What to work on — Transcribe all the entries word for word, omitting any pictures they contain.

Supplied material —
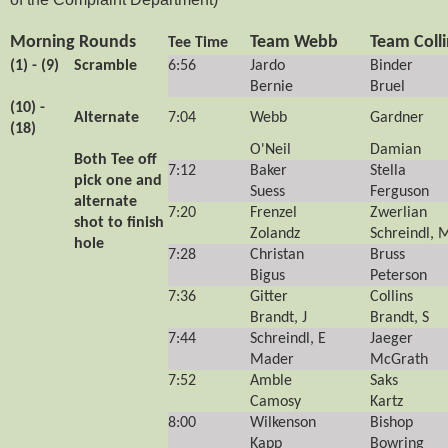
Morning Rounds
Team Webb
Team Colli
Tee Time
(1) - (9)
Scramble
6:56
Jardo
Binder
Bernie
Bruel
(10) -
Alternate
7:04
Webb
Gardner
(18)
O'Neil
Damian
Both Tee off
7:12
Baker
Stella
pick one and
Suess
Ferguson
alternate
7:20
Frenzel
Zwerlian
shot to finish
Zolandz
Schreindl, 
hole
7:28
Christan
Bruss
Bigus
Peterson
7:36
Gitter
Collins
Brandt, J
Brandt, S
7:44
Schreindl, E
Jaeger
Mader
McGrath
7:52
Amble
Saks
Camosy
Kartz
8:00
Wilkenson
Bishop
Kapp
Bowring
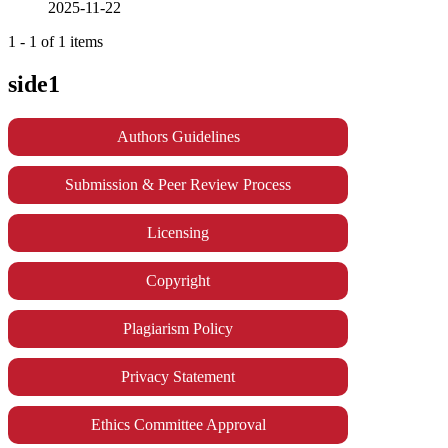
2025-11-22
1 - 1 of 1 items
side1
Authors Guidelines
Submission & Peer Review Process
Licensing
Copyright
Plagiarism Policy
Privacy Statement
Ethics Committee Approval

Result of the exercise —
Morning Rounds
Team Webb
Team Colli
Tee Time
(1) - (9)
Scramble
6:56
Jardo
Binder
Bernie
Bruel
(10) -
Alternate
7:04
Webb
Gardner
(18)
O'Neil
Damian
Both Tee off
7:12
Baker
Stella
pick one and
Suess
Ferguson
alternate
7:20
Frenzel
Zwerlian
shot to finish
Zolandz
Schreindl, 
hole
7:28
Christan
Bruss
Bigus
Peterson
7:36
Gitter
Collins
Brandt, J
Brandt, S
7:44
Schreindl, E
Jaeger
Mader
McGrath
7:52
Amble
Saks
Camosy
Kartz
8:00
Wilkenson
Bishop
Kapp
Bowring
2025-11-22
1 - 1 of 1 items
side1
Authors Guidelines
Submission & Peer Review Process
Licensing
Copyright
Plagiarism Policy
Privacy Statement
Ethics Committee Approval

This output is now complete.